Introduction
This report was commissioned by the CEO of Pan National Real Estate Company. The report aims at developing a quantitative model that can be used to predict the prices of houses based on their area in square feet. This model will be then used to determine a benchmark price for the company to list the houses in the following year. Thus, the primary research questions this paper aims at answering is “what is the benchmark price Pan National Real Estate should use to list houses based on the area of the houses?” In order to answer this question, the report uses a dataset of 50 randomly selected houses in different parts of the US to create a linear regression model that would provide an equation for pricing the houses.

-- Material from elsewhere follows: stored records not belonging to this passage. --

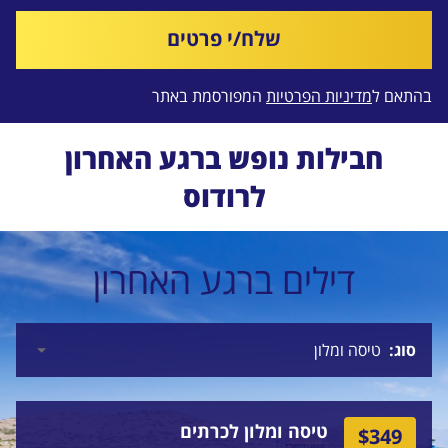
שלח/י פרטים
בהתאם ל
מדיניות הפרטיות
המפורסמת באתר
חבילות נופש ברגע האחרון
לרודוס
דילים ברגע האחרון
סוג
טיסה ומלון לכרתים
$349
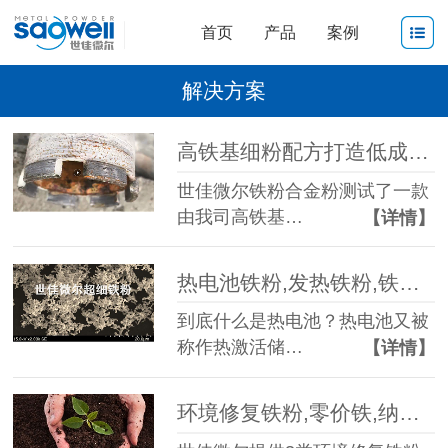
首页
产品
案例
解决方案
高铁基细粉配方打造低成本,高寿命的水钻,世佳微尔铁粉合金粉应用测试
世佳微尔铁粉合金粉测试了一款
由我司高铁基…
【详情】
热电池铁粉,发热铁粉,铁粉应用于发热材料,铁粉应用于热电池
到底什么是热电池？热电池又被
称作热激活储…
【详情】
环境修复铁粉,零价铁,纳米零价铁,废水处理铁粉,铁镍双金属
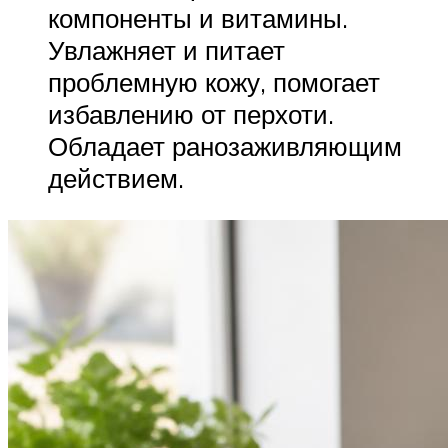
компоненты и витамины.
Увлажняет и питает
проблемную кожу, помогает
избавлению от перхоти.
Обладает ранозаживляющим
действием.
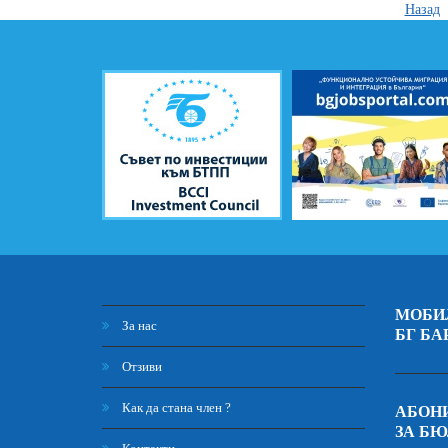
Назад
МОБИ
За нас
БГ БА
Отзиви
Как да стана член ?
АБОНИ
ЗА Б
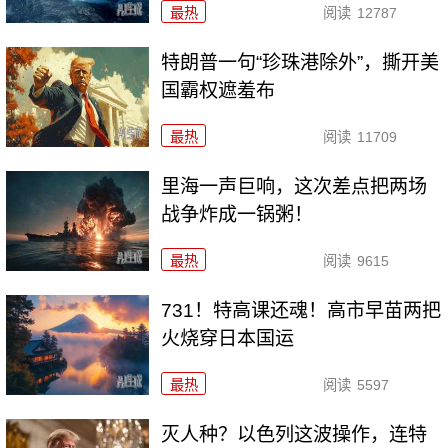
最热
阅读
12787
特朗普一句“珍珠港除外”，撕开美
国霸权遮羞布
最热
阅读
11709
里海一声巨响，这次差点把两场
战争炸成一锅粥！
最热
阅读
9615
731！特高课还魂！高市早苗两把
火烧穿日本国运
最热
阅读
5597
灭人种？以色列这波操作，连特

Utilization of a linear regression model is appropriate when conducting a correlational research. In particular, a regression model is appropriate when a linear relationship is expected between the predictor (x) variables and the outcome (y) variable. A regression model is appropriate when a scatterplot looks like a collection of dots scattered around a straight line that is either ascending or descending. A predictor variable is an independent variable that affects the dependent variable if manipulated. Price of a real estate object is expected to be dependent of its area. Therefore, the area in square feet was used a predictor variable, while the price of a house was selected as a dependent variable.
Data Collection
A dataset of 1000 houses was used to develop a quantitative model to answer the research question. Microsoft Excel was used to create a new column with a random number, sort the list of entries based on the random number, then choose the first 50 entries to create a random sample of 50 entries. The random numbers were assigned using randbetween(1; 1000) command. The price of a property was chosen as the dependent variable, and the area in square feet was utilized as the predictor variable. The data is visualized in a scatterplot provided in Figure 1 below.
The scatterplot demonstrates that the data points a scattered along an ascending line, which is a sign of a positive linear correlation. This implies that linear regression is an appropriate method for developing a forecasting model.
Data Analysis
Before conducting inferential analysis, it is beneficial to provide a summary of variables using descriptive statistics and histograms to visualize distribution. Figure 2-3 below visualize the distributions of variables using histograms, while Table 1 provides descriptive statistics for the variables.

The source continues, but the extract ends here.